▶ **Goal of the exercise**
In the entries that follow, find each line with the word "Daily" and copy it.

[Saved entries]
□ □ □ □

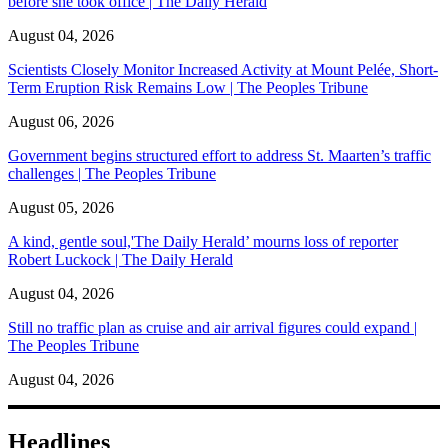
before she took office | The Daily Herald
August 04, 2026
Scientists Closely Monitor Increased Activity at Mount Pelée, Short-
Term Eruption Risk Remains Low | The Peoples Tribune
August 06, 2026
Government begins structured effort to address St. Maarten’s traffic
challenges | The Peoples Tribune
August 05, 2026
A kind, gentle soul,'The Daily Herald’ mourns loss of reporter
Robert Luckock | The Daily Herald
August 04, 2026
Still no traffic plan as cruise and air arrival figures could expand |
The Peoples Tribune
August 04, 2026
Headlines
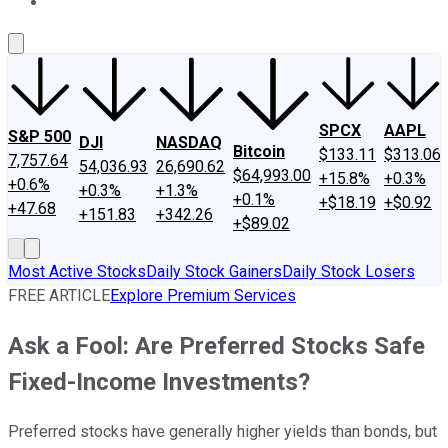
About Us
Contact Us
Investing Philosophy
Motley Fool Mo
SPCX
AAPL
S&P 500
DJI
NASDAQ
Bitcoin
$133.11
$313.06
7,757.64
54,036.93
26,690.62
$64,993.00
+15.8%
+0.3%
+0.6%
+0.3%
+1.3%
+0.1%
+$18.19
+$0.92
+47.68
+151.83
+342.26
+$89.02
Most Active Stocks
Daily Stock Gainers
Daily Stock Losers
FREE ARTICLE
Explore Premium Services
Ask a Fool: Are Preferred Stocks Safe
Fixed-Income Investments?
Preferred stocks have generally higher yields than bonds, but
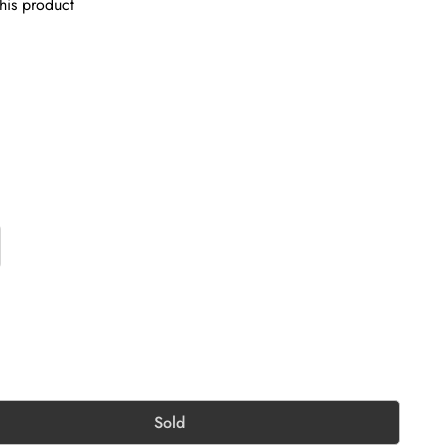
his product
Sold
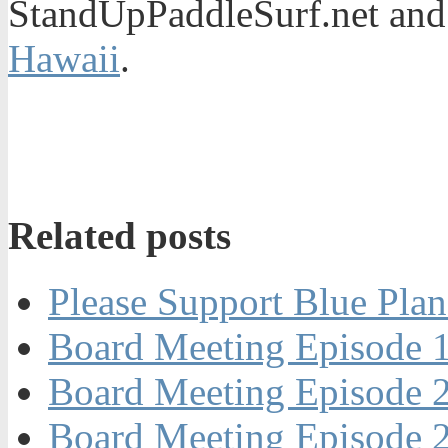
StandUpPaddleSurf.net and
Hawaii
.
Related posts
Please Support Blue Plan
Board Meeting Episode 1
Board Meeting Episode 2
Board Meeting Episode 2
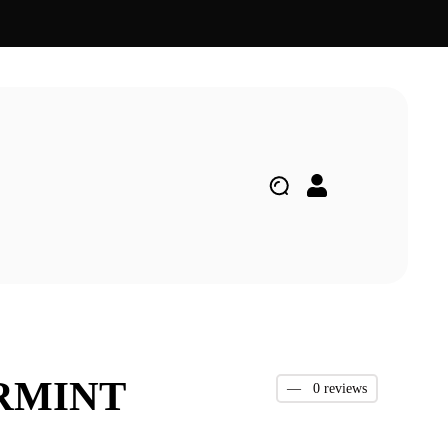
ARMINT
—
0 reviews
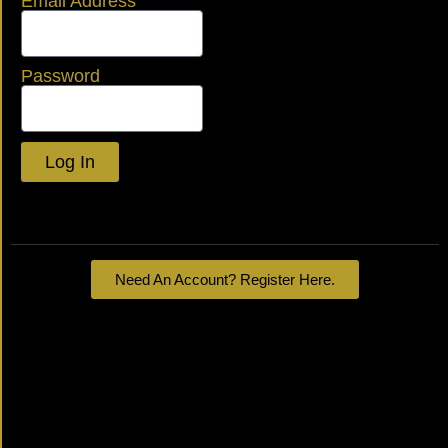
Email Address
Password
Log In
Lost your password?
Need An Account? Register Here.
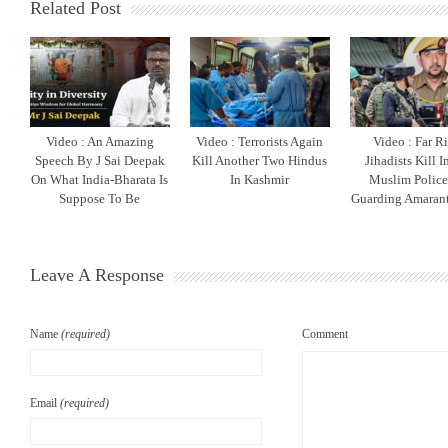
Related Post
Video : An Amazing
Video : Terrorists Again
Video : Far R
Speech By J Sai Deepak
Kill Another Two Hindus
Jihadists Kill 
On What India-Bharata Is
In Kashmir
Muslim Polic
Suppose To Be
Guarding Amarant
Leave A Response
Name
(required)
Comment
Email
(required)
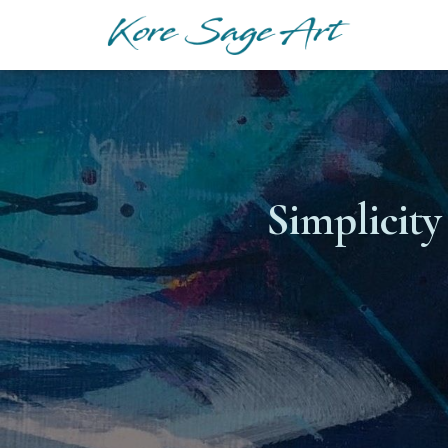
Simplicity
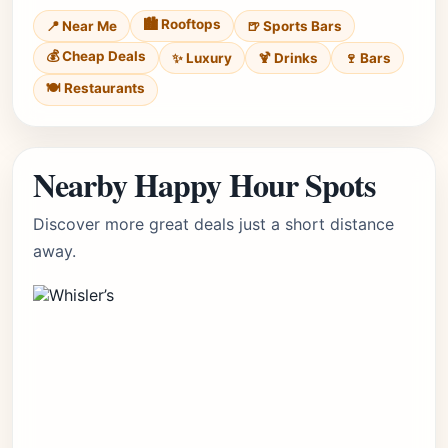
🏙️ Rooftops
📍 Near Me
🍺 Sports Bars
💰 Cheap Deals
✨ Luxury
🍹 Drinks
🍷 Bars
🍽️ Restaurants
Nearby Happy Hour Spots
Discover more great deals just a short distance
away.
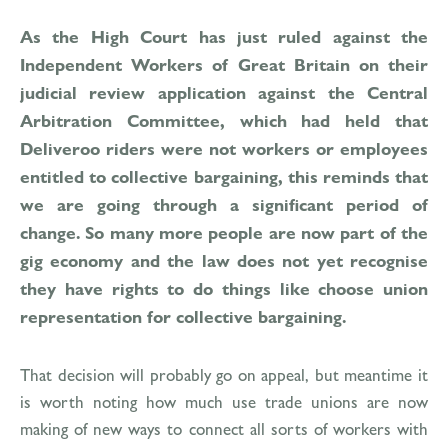
As the High Court has just ruled against the
Independent Workers of Great Britain on their
judicial review application against the Central
Arbitration Committee, which had held that
Deliveroo riders were not workers or employees
entitled to collective bargaining, this reminds that
we are going through a significant period of
change. So many more people are now part of the
gig economy and the law does not yet recognise
they have rights to do things like choose union
representation for collective bargaining.
That decision will probably go on appeal, but meantime it
is worth noting how much use trade unions are now
making of new ways to connect all sorts of workers with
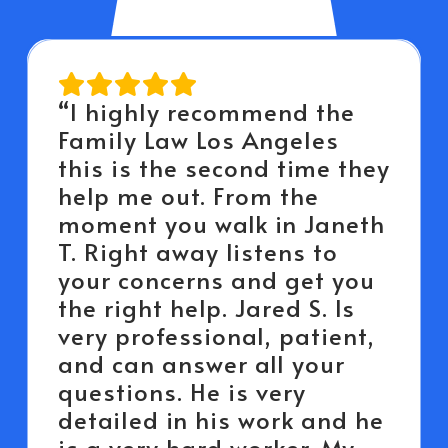
“I highly recommend the
Family Law Los Angeles
this is the second time they
help me out. From the
moment you walk in Janeth
T. Right away listens to
your concerns and get you
the right help. Jared S. Is
very professional, patient,
and can answer all your
questions. He is very
detailed in his work and he
is a very hard worker. My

□ □ □ □

▶ **Reply to the exercise**
before she took office | The Daily Herald
A kind, gentle soul,'The Daily Herald’ mourns loss of reporter
Robert Luckock | The Daily Herald
Daily Stock Gainers
Daily Stock Losers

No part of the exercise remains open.